Task input:
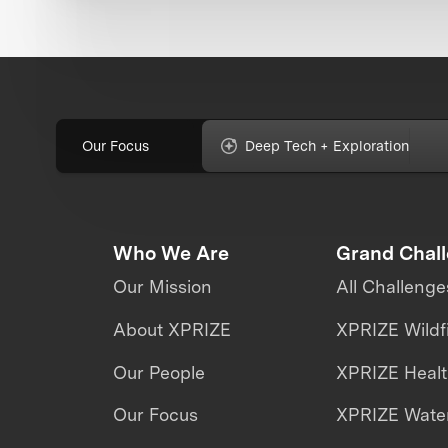
Our Focus
Deep Tech + Exploration
Who We Are
Grand Chal
Our Mission
All Challenge
About XPRIZE
XPRIZE Wildf
Our People
XPRIZE Heal
Our Focus
XPRIZE Water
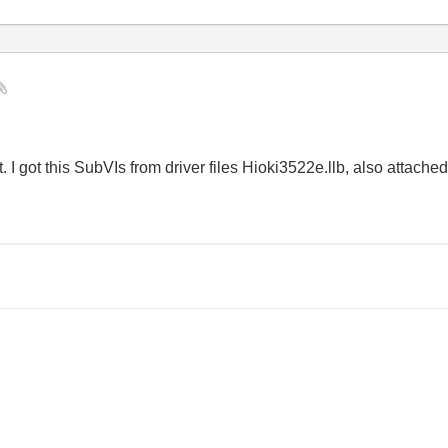
I got this SubVIs from driver files Hioki3522e.llb, also attache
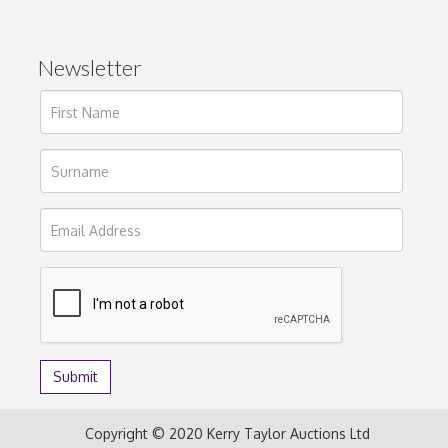
Newsletter
Copyright © 2020 Kerry Taylor Auctions Ltd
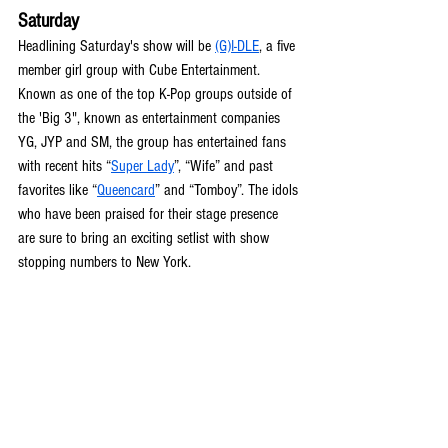
Saturday
Headlining Saturday's show will be 
(G)I-DLE
, a five 
member girl group with Cube Entertainment. 
Known as one of the top K-Pop groups outside of 
the 'Big 3", known as entertainment companies 
YG, JYP and SM, the group has entertained fans 
with recent hits “
Super Lady
”, “Wife” and past 
favorites like “
Queencard
” and “Tomboy”. The idols 
who have been praised for their stage presence 
are sure to bring an exciting setlist with show 
stopping numbers to New York. 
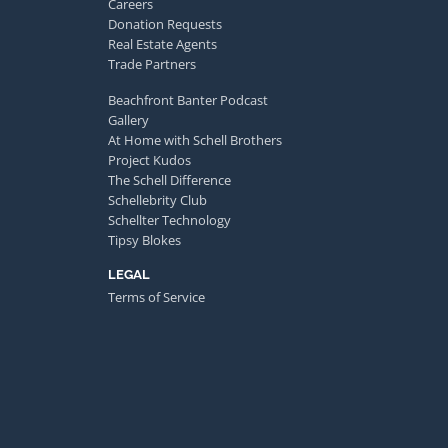
Careers
Donation Requests
Real Estate Agents
Trade Partners
Beachfront Banter Podcast
Gallery
At Home with Schell Brothers
Project Kudos
The Schell Difference
Schellebrity Club
Schellter Technology
Tipsy Blokes
LEGAL
Terms of Service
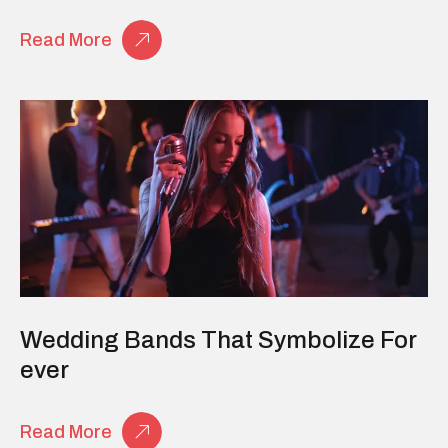
Read More
Wedding Bands That Symbolize For
Ever
Read More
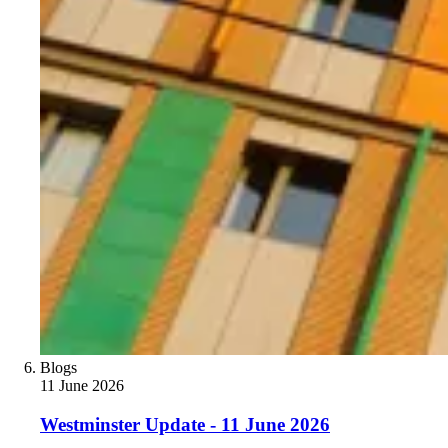
Blogs
11 June 2026
Westminster Update - 11 June 2026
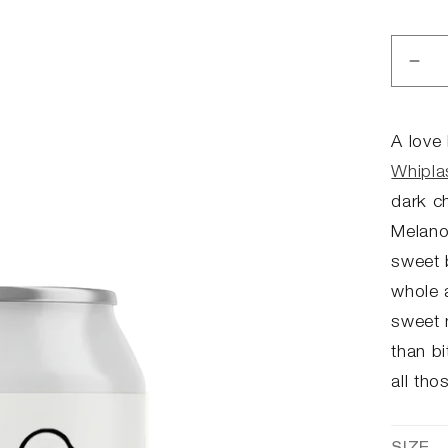
Dec
qua
for
The
A love 
Su
Whipla
-
dark ch
Por
Melanoi
sweet 
whole a
sweet 
than bi
all tho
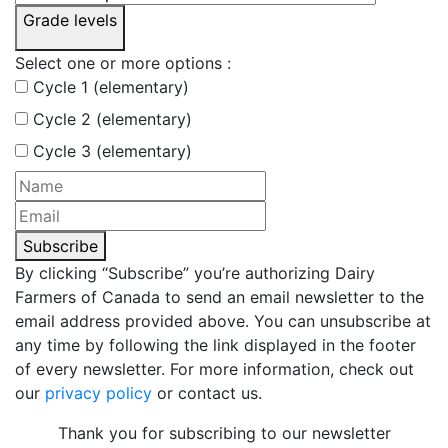
Grade levels
Select one or more options :
Cycle 1 (elementary)
Cycle 2 (elementary)
Cycle 3 (elementary)
Subscribe
By clicking “Subscribe” you’re authorizing Dairy
Farmers of Canada to send an email newsletter to the
email address provided above. You can unsubscribe at
any time by following the link displayed in the footer
of every newsletter. For more information, check out
our
privacy policy
or contact us.
Thank you for subscribing to our newsletter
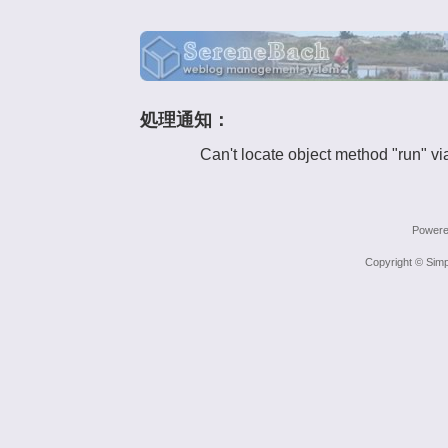
処理通知：
Can't locate object method "run" vi
Power
Copyright © Simp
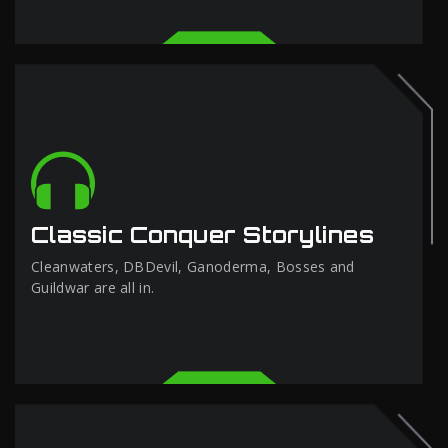
Classic Conquer Storylines
Cleanwaters, DBDevil, Ganoderma, Bosses and
Guildwar are all in.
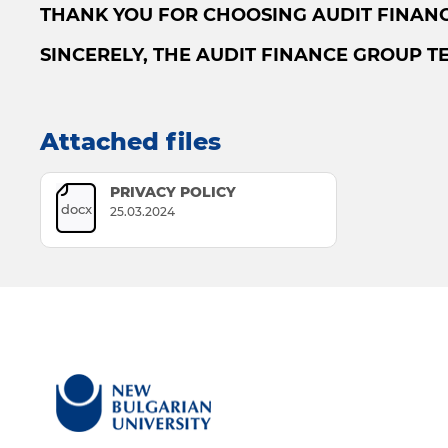
THANK YOU FOR CHOOSING AUDIT FINANC
SINCERELY, THE AUDIT FINANCE GROUP T
Attached files
PRIVACY POLICY
docx
25.03.2024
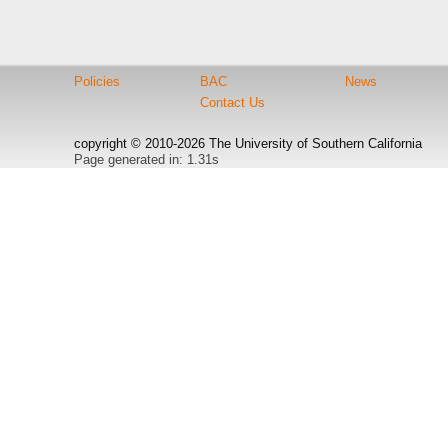
Policies
BAC
News
Contact Us
copyright © 2010-2026 The University of Southern California
Page generated in: 1.31s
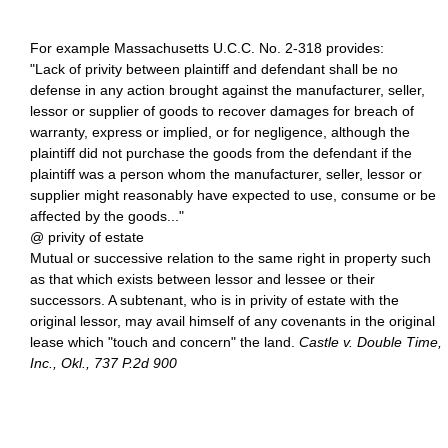
For example Massachusetts U.C.C. No. 2-318 provides:
"Lack of privity between plaintiff and defendant shall be no
defense in any action brought against the manufacturer, seller,
lessor or supplier of goods to recover damages for breach of
warranty, express or implied, or for negligence, although the
plaintiff did not purchase the goods from the defendant if the
plaintiff was a person whom the manufacturer, seller, lessor or
supplier might reasonably have expected to use, consume or be
affected by the goods..."
@ privity of estate
Mutual or successive relation to the same right in property such
as that which exists between lessor and lessee or their
successors. A subtenant, who is in privity of estate with the
original lessor, may avail himself of any covenants in the original
lease which "touch and concern" the land.
Castle v. Double Time,
Inc., Okl., 737 P.2d 900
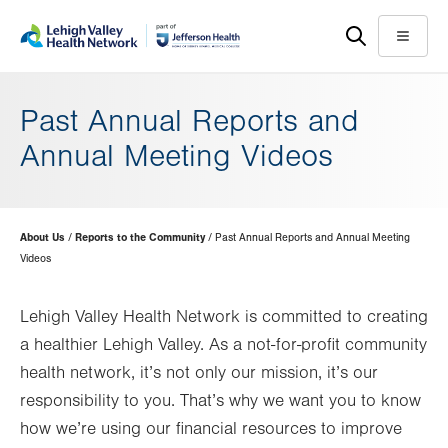
Skip
Accessibility
to
help
Menu
main
content
Past Annual Reports and
Annual Meeting Videos
Page
About Us
Reports to the Community
Past Annual Reports and Annual Meeting
Hierarchy
Videos
Lehigh Valley Health Network is committed to creating
a healthier Lehigh Valley. As a not-for-profit community
health network, it’s not only our mission, it’s our
responsibility to you. That’s why we want you to know
how we’re using our financial resources to improve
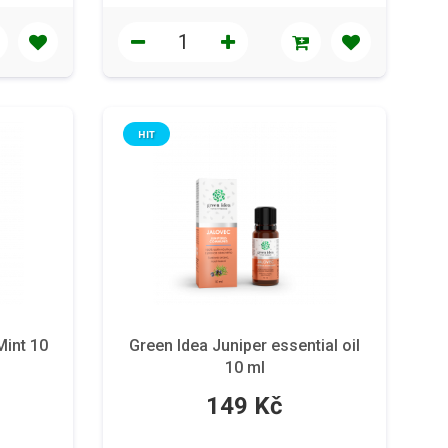
HIT
Mint 10
Green Idea Juniper essential oil
10 ml
149 Kč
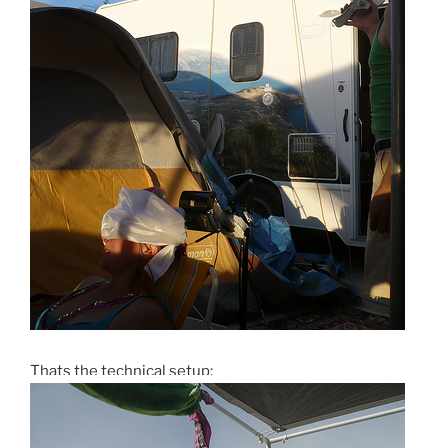
Thats the technical setup:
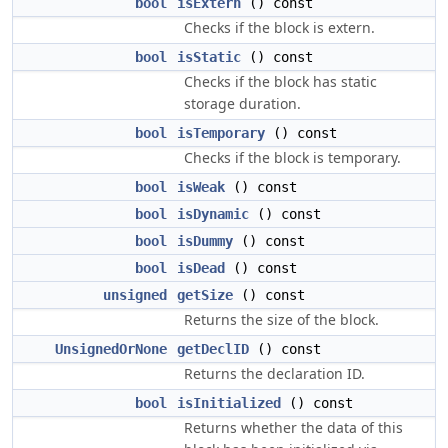
bool
isExtern
() const
Checks if the block is extern.
bool
isStatic
() const
Checks if the block has static
storage duration.
bool
isTemporary
() const
Checks if the block is temporary.
bool
isWeak
() const
bool
isDynamic
() const
bool
isDummy
() const
bool
isDead
() const
unsigned
getSize
() const
Returns the size of the block.
UnsignedOrNone
getDeclID
() const
Returns the declaration ID.
bool
isInitialized
() const
Returns whether the data of this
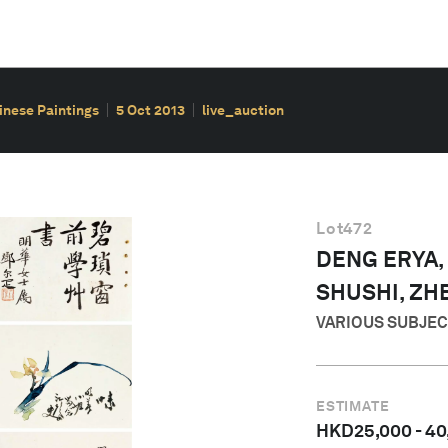
hinese Paintings
5 Oct 2013
live_auction
Lot
472
DENG ERYA,
SHUSHI, ZH
VARIOUS SUBJE
ESTIMATE
HKD
25,000
-
40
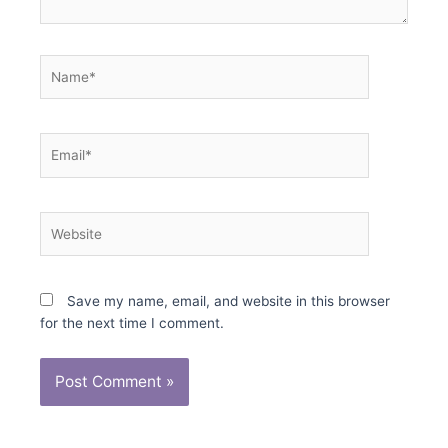
Name*
Email*
Website
Save my name, email, and website in this browser
for the next time I comment.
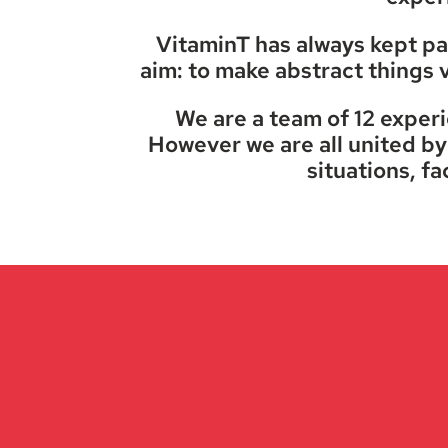
VitaminT has always kept pac
aim: to make abstract things v
We are a team of 12 exper
However we are all united by 
situations, fa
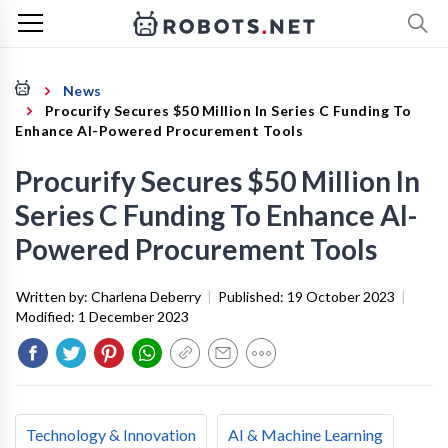
News
Procurify Secures $50 Million In Series C Funding To
Enhance AI-Powered Procurement Tools
Procurify Secures $50 Million In
Series C Funding To Enhance AI-
Powered Procurement Tools
Written by:
Charlena Deberry
|
Published:
19 October 2023
|
Modified:
1 December 2023
Technology & Innovation
AI & Machine Learning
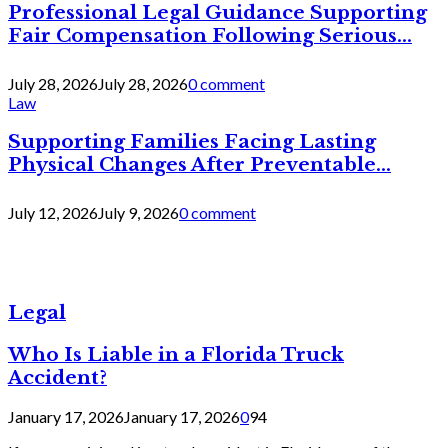
Professional Legal Guidance Supporting
Fair Compensation Following Serious...
July 28, 2026
July 28, 2026
0 comment
Law
Supporting Families Facing Lasting
Physical Changes After Preventable...
July 12, 2026
July 9, 2026
0 comment
Legal
Who Is Liable in a Florida Truck
Accident?
January 17, 2026
January 17, 2026
0
94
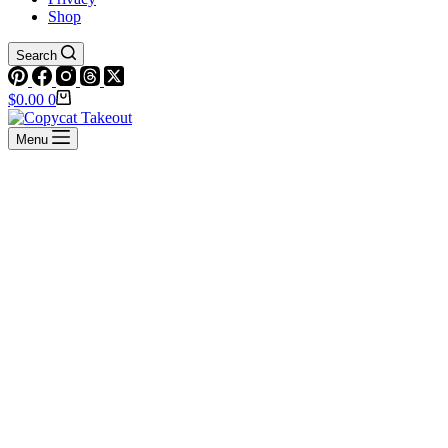
Shop
Search
Shopping
$
0.00
0
cart
Menu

Exercise objective:
Using the material above, return every line that holds the string "Supporting".

Response to the task:
Professional Legal Guidance Supporting
Supporting Families Facing Lasting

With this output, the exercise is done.